Information provided.
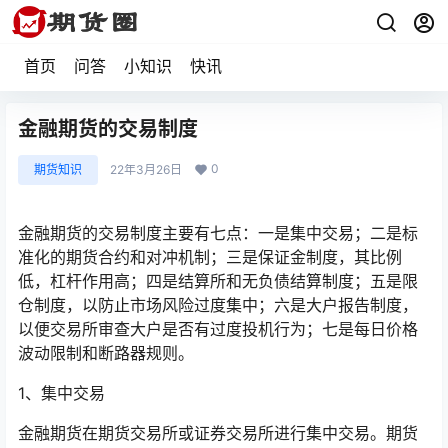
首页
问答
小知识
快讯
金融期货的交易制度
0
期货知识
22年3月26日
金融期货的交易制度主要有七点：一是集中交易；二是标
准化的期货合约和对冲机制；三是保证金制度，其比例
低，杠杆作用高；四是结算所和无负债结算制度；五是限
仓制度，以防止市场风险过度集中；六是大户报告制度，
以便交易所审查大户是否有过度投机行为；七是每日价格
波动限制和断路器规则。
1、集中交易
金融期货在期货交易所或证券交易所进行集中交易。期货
---
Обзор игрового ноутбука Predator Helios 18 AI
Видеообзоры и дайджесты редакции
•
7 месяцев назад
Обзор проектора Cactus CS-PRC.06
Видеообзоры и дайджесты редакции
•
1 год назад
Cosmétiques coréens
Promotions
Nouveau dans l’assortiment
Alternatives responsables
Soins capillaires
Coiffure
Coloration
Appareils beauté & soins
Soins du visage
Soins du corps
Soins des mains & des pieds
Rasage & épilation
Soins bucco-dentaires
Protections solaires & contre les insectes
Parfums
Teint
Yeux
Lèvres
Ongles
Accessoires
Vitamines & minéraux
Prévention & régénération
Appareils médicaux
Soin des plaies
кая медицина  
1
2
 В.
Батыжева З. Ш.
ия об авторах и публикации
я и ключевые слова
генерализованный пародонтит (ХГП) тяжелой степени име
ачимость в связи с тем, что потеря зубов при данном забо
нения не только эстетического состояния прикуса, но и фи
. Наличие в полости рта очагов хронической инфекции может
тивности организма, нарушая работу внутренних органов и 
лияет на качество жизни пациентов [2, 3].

Exercise.
Starting at the line above that contains "хронической инфекции может", write out each line exactly until the line that contains "лияет на качество жизни пациентов [2, 3]." has been written, and stop there.

Answer section.
. Наличие в полости рта очагов хронической инфекции может
тивности организма, нарушая работу внутренних органов и 
лияет на качество жизни пациентов [2, 3].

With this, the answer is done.